» **Prompt**
The answer is every line in the data below that contains the word "Yandzi".

» **Items from a data source**
Content starts

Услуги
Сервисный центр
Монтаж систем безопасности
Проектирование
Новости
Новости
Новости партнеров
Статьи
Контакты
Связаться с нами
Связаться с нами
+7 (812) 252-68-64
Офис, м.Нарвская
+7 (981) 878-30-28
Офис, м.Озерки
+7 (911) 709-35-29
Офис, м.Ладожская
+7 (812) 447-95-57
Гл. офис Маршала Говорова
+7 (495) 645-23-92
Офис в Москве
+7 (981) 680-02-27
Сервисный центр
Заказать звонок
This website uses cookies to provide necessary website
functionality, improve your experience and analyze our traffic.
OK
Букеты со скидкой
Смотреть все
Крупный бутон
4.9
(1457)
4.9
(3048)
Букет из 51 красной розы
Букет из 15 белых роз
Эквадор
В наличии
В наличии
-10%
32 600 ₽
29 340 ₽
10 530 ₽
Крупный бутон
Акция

Content ends
Content starts

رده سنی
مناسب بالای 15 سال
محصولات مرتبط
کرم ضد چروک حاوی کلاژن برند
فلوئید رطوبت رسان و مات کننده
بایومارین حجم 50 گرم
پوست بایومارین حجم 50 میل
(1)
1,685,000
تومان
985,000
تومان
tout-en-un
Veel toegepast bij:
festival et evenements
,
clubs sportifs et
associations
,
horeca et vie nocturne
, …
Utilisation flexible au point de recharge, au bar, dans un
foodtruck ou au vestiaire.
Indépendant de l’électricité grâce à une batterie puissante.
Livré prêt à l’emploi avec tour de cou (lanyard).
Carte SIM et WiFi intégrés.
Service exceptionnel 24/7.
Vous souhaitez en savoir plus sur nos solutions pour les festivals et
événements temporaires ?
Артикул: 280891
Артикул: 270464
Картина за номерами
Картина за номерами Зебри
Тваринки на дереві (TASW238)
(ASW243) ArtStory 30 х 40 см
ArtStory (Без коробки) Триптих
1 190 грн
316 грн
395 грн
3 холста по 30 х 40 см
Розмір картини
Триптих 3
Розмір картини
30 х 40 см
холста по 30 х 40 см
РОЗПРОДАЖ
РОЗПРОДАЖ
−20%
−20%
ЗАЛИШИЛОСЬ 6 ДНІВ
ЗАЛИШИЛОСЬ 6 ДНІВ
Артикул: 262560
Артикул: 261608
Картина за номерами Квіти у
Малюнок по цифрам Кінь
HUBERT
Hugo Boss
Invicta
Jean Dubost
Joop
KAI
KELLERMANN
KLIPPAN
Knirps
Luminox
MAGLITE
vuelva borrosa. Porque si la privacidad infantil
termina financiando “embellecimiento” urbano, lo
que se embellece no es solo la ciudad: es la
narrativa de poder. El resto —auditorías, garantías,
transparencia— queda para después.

Content ends
Content starts

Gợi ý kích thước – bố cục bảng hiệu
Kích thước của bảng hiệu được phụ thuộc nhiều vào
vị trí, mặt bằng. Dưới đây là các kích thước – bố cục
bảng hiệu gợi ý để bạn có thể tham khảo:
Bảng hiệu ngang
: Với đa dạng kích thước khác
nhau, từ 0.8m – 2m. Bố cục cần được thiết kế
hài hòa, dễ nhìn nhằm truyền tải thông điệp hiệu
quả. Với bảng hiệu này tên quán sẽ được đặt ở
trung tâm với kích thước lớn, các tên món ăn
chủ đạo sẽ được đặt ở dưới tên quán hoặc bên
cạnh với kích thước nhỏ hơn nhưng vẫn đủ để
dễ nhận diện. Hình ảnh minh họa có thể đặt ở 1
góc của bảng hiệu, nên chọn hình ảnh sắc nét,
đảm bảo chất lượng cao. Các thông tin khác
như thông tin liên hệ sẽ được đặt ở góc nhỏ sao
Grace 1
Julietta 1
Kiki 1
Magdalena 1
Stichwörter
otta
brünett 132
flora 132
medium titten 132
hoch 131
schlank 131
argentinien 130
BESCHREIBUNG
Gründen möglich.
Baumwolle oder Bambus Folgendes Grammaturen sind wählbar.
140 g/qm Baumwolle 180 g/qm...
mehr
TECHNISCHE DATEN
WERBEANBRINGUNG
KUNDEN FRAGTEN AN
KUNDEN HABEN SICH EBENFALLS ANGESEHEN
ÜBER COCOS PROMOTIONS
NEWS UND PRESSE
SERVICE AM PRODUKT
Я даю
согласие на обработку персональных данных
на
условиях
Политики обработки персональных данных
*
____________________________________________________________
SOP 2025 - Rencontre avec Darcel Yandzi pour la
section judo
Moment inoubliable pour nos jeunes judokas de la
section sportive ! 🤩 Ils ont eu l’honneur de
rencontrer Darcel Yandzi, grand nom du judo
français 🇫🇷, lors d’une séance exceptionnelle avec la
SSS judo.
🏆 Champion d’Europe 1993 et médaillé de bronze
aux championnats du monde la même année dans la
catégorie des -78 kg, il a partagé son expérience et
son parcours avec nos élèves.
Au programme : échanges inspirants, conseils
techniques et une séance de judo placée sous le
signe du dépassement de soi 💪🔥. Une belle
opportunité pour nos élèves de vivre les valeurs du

Content ends

» **Solution to this exercise**
SOP 2025 - Rencontre avec Darcel Yandzi pour la
rencontrer Darcel Yandzi, grand nom du judo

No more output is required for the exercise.